Высокий юношеский голос был знаком, но Павел отмахнулся от желания вспомнить, кому он принадлежит. Это было неважно. Важно другое.
Борька?
Тут?
Борька же умер.
А, ну да, он, Павел, тоже ведь умер. И это осознание собственной смерти удивительным образом успокоило его, умиротворило, примирило с жестокостью бытия. Или правильней сказать — небытия.
— Паша! Паша! Пашка, мать твою… чтоб тебя…
Глаза открывать не хотелось, но Борькин голос, долгое длинное ругательство, сдавленное отчаяньем и злостью, зазвенело в ушах, в голове, ударило болью по вискам, отрикошетило в затылок. Заставило очнуться, разодрать слипшиеся веки.
Над Павлом медленно качалось, расползаясь в сером свете, Борькино осунувшееся лицо.
— Что, мы в аду?
Лицо Бориса опять собралось из лоскутков. Расплылось в кривой улыбке.
— Пашка, кретин ты тупоголовый. Пашка…
И, отвернувшись, крикнул куда-то в сторону света:
— Носилки сюда! Да живей, мать вашу, что застыли, как истуканы!
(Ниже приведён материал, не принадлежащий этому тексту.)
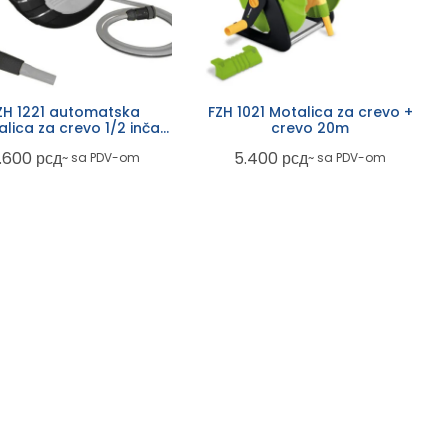
ZH 1221 automatska
FZH 1021 Motalica za crevo +
lica za crevo 1/2 inča
crevo 20m
20m
.600
рсд
5.400
рсд
~ sa PDV-om
~ sa PDV-om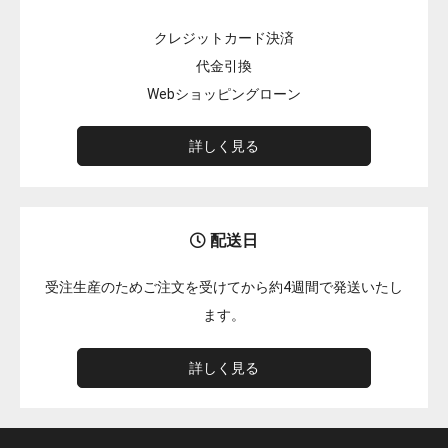
クレジットカード決済
代金引換
Webショッピングローン
詳しく見る
配送日
受注生産のためご注文を受けてから約4週間で発送いたし
ます。
詳しく見る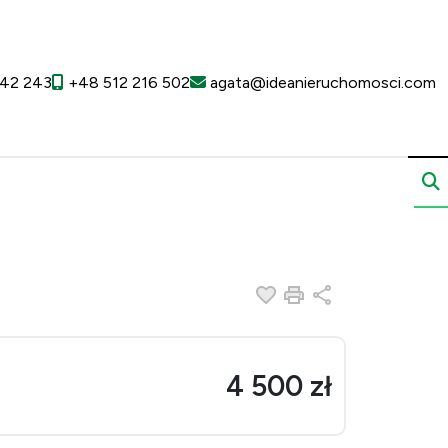
42 243
+48 512 216 502
agata@ideanieruchomosci.com
Dodaj do ulubionych
Drukuj
Udostępnij
4 500 zł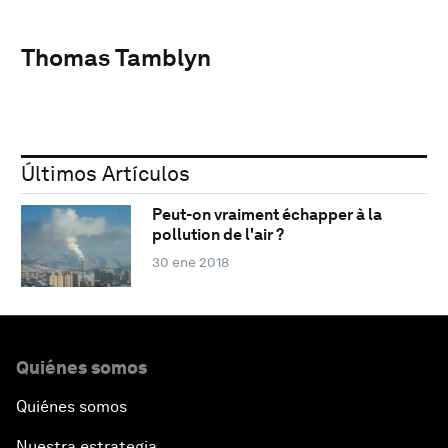
Thomas Tamblyn
Últimos Artículos
Peut-on vraiment échapper à la
pollution de l'air ?
30 ene 2018
Quiénes somos
Quiénes somos
Nuestra estrategia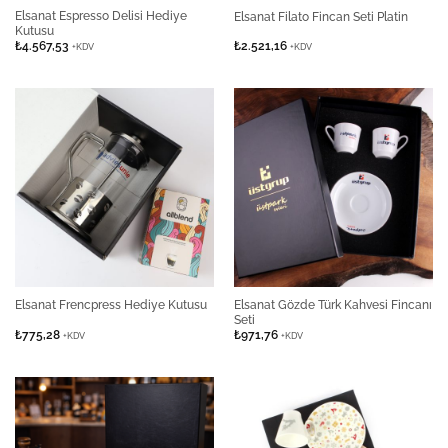
Elsanat Espresso Delisi Hediye
Elsanat Filato Fincan Seti Platin
Kutusu
₺
4.567,53
₺
2.521,16
+KDV
+KDV
Elsanat Gözde Türk Kahvesi Fincanı
Elsanat Frencpress Hediye Kutusu
Seti
₺
775,28
₺
971,76
+KDV
+KDV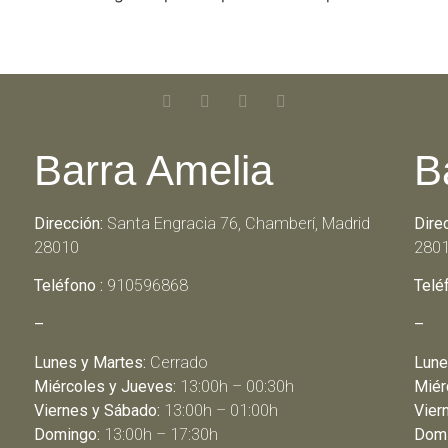
Barra Amelia
B
Dirección:
Santa Engracia 76, Chamberí, Madrid
Dire
28010
280
Teléfono :
910596868
Telé
–
–
Lunes y Martes:
Cerrado
Lune
Miércoles y Jueves:
13:00h – 00:30h
Miér
Viernes y Sábado:
13:00h – 01:00h
Vier
Domingo:
13:00h – 17:30h
Domi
И опять, уже Павлу, наклонившись близко, обдавая горячим дыханием:
— Молчи. Паша, молчи, ничего не говори…
— Борька, — Павел захотел дотронуться до Бориса, но не стал — зачем? Если они оба всё равно мертвы. — Ты же умер. И я… я умер… Мы в аду… тут как?
— В аду, в аду, — буркнул Борис. — Даже не сомневайся.
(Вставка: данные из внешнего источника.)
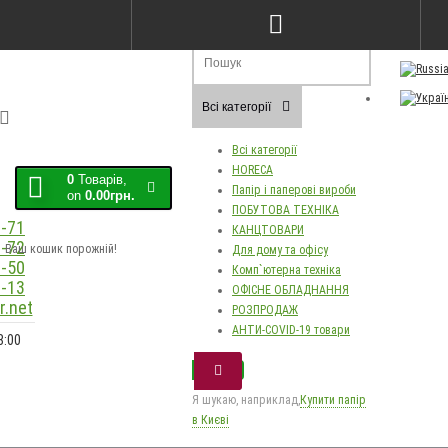
Порівняння товарів (0)
Закладки (0)
Мо
Всі категорії
Всі категорії
HORECA
0
Товарів,
Папір і паперові вироби
on
0.00грн.
ПОБУТОВА ТЕХНІКА
-71
КАНЦТОВАРИ
-72
Ваш кошик порожній!
Для дому та офісу
-50
Комп`ютерна техніка
-13
ОФІСНЕ ОБЛАДНАННЯ
.net
РОЗПРОДАЖ
АНТИ-COVID-19 товари
8:00
Я шукаю, наприклад,
Купити папір
в Києві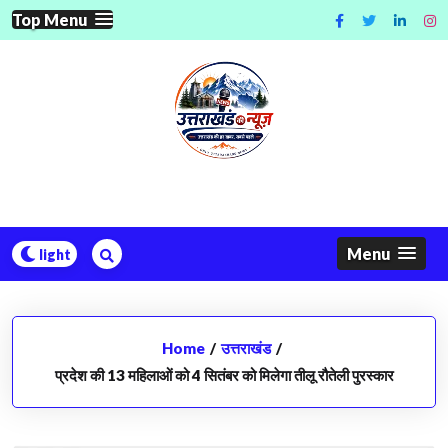
Skip
Top Menu
to
content
Menu
Home
/
उत्तराखंड
/
प्रदेश की 13 महिलाओं को 4 सितंबर को मिलेगा तीलू रौतेली पुरस्कार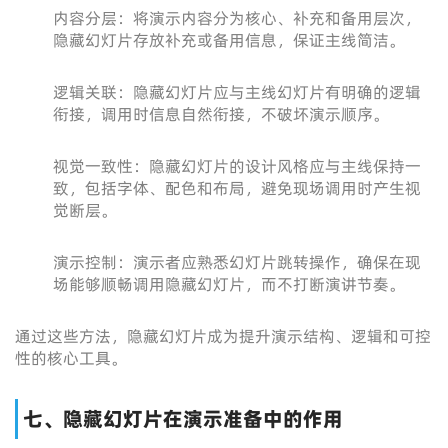
内容分层：将演示内容分为核心、补充和备用层次，
隐藏幻灯片存放补充或备用信息，保证主线简洁。
逻辑关联：隐藏幻灯片应与主线幻灯片有明确的逻辑
衔接，调用时信息自然衔接，不破坏演示顺序。
视觉一致性：隐藏幻灯片的设计风格应与主线保持一
致，包括字体、配色和布局，避免现场调用时产生视
觉断层。
演示控制：演示者应熟悉幻灯片跳转操作，确保在现
场能够顺畅调用隐藏幻灯片，而不打断演讲节奏。
通过这些方法，隐藏幻灯片成为提升演示结构、逻辑和可控
性的核心工具。
七、隐藏幻灯片在演示准备中的作用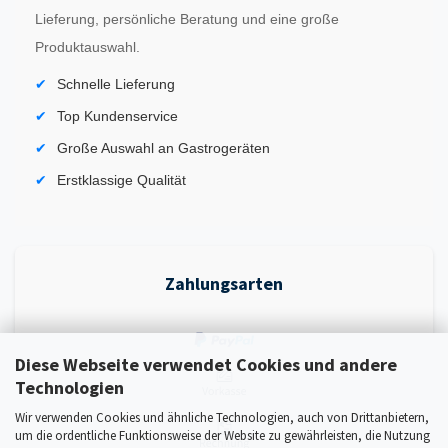
Lieferung, persönliche Beratung und eine große
Produktauswahl.
Schnelle Lieferung
Top Kundenservice
Große Auswahl an Gastrogeräten
Erstklassige Qualität
Zahlungsarten
Diese Webseite verwendet Cookies und andere
Technologien
Wir verwenden Cookies und ähnliche Technologien, auch von Drittanbietern,
um die ordentliche Funktionsweise der Website zu gewährleisten, die Nutzung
И, поймав угасающий вопрос во взгляде друга, ответил одновременно и зло, и задорно:
— В аду, Паша. И у нас тут весело.
Глава 1
Глава 1. Сашка
— Здравствуйте. Проходите, пожалуйста, — горничная махнула рукой, чуть отстранилась, пропуская Сашку внутрь, и на её лице промелькнула развязно-презрительная улыбка.
Сашка постарался придать уверенности своей осанке, прошёл в гостиную, всё ещё ощущая спиной насмешливый взгляд наглой девчонки. Прислуга Рябининых, и эта молоденькая Лена (она была чуть старше его), и та, вторая, в летах, с короткими седыми волосами, не скрывали своего презрения, не считали его ровней своим хозяевам и смотрели на Сашку как на пустое место или (что было ещё хуже) вот как сейчас — со снисходительным пониманием его мизерной значимости в этом мире.